Brown then enrolled in the only college at the time which would admit women: Oberlin College in Ohio.  It was there that she met Lucy Stone, the now-famous Abolitionist and Suffragette.  The two women became lifelong friends, and in time, sisters-in-law as well-- each marrying one of the Blackwell brothers whose sisters Elizabeth Blackwell and Emily Blackwell became the first and second woman medical doctors in America.  Brown felt called into ministry and Stone desired a lecturing circuit-- but as women at the time were expected to stay out of the public sphere, the college refused to train them in rhetoric or debate.  Stone and Brown therefore formed their own women's debating society:
The young men had to hold debates as part of their work in rhetoric, and the young women were required to be present, for an hour and a half every week, in order to help form an audience for the boys, but were not allowed to take part. Lucy was intending to lecture and Antoinette [Brown Blackwell] to preach. Both wished for practice in public speaking. They asked Professor Thome, the head of that department, to let them debate. He was a man of liberal views -- a Southerner who had freed his slaves -- and he consented. Tradition says that the debate was exceptionally brilliant. More persons than usual came in to listen, attracted by curiosity. But the Ladies' Board immediately got busy, St. Paul was invoked, and the college authorities forbade any repetition of the experiment. 
A few of the young women, led by Lucy, organized the first debating society ever formed among college girls. At first they held their meetings secretly in the woods, with sentinels on the watch to give warming of intruders. When the weather grew colder, Lucy asked an old colored woman who owned a small house, the mother of one of her colored pupils, to let them have the use of her parlor.
Though Oberlin College was willing to give Brown the kind of education it thought suitable for a woman, its response to her desire to study theology was less accommodating.  As Distinguished Women of Past and Present puts it:
Oberlin was the first coeducational school to grant college degrees to women and to accept students of all races. Women, however, were expected to clean rooms, wash clothes and serve food for the male students. . .  In 1847 Brown finished the literary course taken by most women. She encountered serious objections from the faculty when she then decided to study theology. They did not think it an appropriate field of study for a woman. However, the school charter decreed that no student could be excluded on the basis of sex, so Brown prevailed and finished the theological course in 1850. The Oberlin College faculty, however, refused to award her a college degree and she did not receive a license to preach. The degree was eventually awarded to her twenty-eight years later.
After college Brown began to accept invitations to speak against slavery and on women's rights. Her work in support of women's rights and her attendance at the first National Women's Rights Convention caused her to lose a position she had obtained lecturing to raise funds for charitable work. She then became an independent lecturer, attracting the notice of Horace Greeley, the Abolitionist New York newspaper editor.  He offered to support Brown's preaching ministry in New York City, but instead she accepted an invitation from a Congregational church in rural New York state to become its licensed minister.  She was ordained on September 15, 1853.
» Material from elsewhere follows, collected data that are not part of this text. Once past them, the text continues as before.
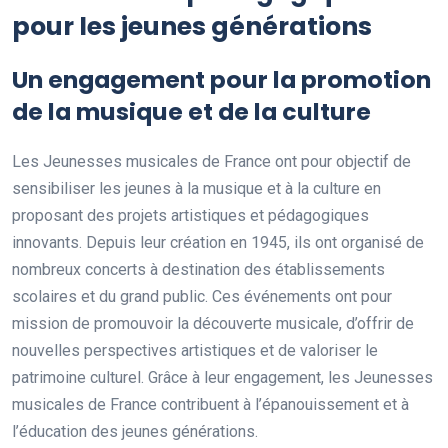
pour les jeunes générations
Un engagement pour la promotion
de la musique et de la culture
Les Jeunesses musicales de France ont pour objectif de
sensibiliser les jeunes à la musique et à la culture en
proposant des projets artistiques et pédagogiques
innovants. Depuis leur création en 1945, ils ont organisé de
nombreux concerts à destination des établissements
scolaires et du grand public. Ces événements ont pour
mission de promouvoir la découverte musicale, d’offrir de
nouvelles perspectives artistiques et de valoriser le
patrimoine culturel. Grâce à leur engagement, les Jeunesses
musicales de France contribuent à l’épanouissement et à
l’éducation des jeunes générations.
Attending the 1853 World's Temperance Convention, Brown became what American National Biography Online calls "the center of controversy" because of being an ordained minister.  She was shouted off the speaking platform by her fellow delegates.  About a year later she cited theological differences with the Congregationalists (mostly over eternal damnation and predestination) and left her pulpit, eventually becoming a Unitarian.

Back in New York City, Brown began ministering in the slums and prisons, contributing pieces to Horace Greeley's New York Tribune on the plight of the poor, and also writing her first book.  In 1856 she married Samuel Blackwell.  While raising five daughters, she continued her writing career, publishing on a variety of different topics, including egalitarian marriage (a very novel concept!).

According to the German website "FemBio":
The couple consciously tried to live out a model of equality within their marriage: “We will be governed very much by circumstances and what seems best as the years go by, but I think, Sam we can be self sovereigns, we can bend everything within and without to our wills, and our wills to our intellects.” A businessman, Samuel shared household chores and childcare, and Antoinette continued to lecture after having given birth to seven children. The couple raised five daughters to adulthood, two of whom became medical doctors, another an artist.
After her husband's death in 1901, Brown returned to ministry, this time as a Unitarian in New Jersey, where she remained until her death at the age of 96.

I believe Antoinette Brown Blackwell should be an inspiration to all women who seek ordination and/or pastoral ministry, or who believe in full equality in Christian marriage.**  Even though 150 years ago it was much harder than it still is today, she showed that a woman in church leadership and in egalitarian marriage could succeed in both her church and her home.

The then-rampant opposition to a woman simply learning theology or speaking in public would be disagreed with now even by most complementarians.  It's important to question whether, if those issues ultimately were judged as being without scriptural support, how much of the opposition to women as pastors or as full partners in their homes, is based on tradition more than on careful reading of scripture.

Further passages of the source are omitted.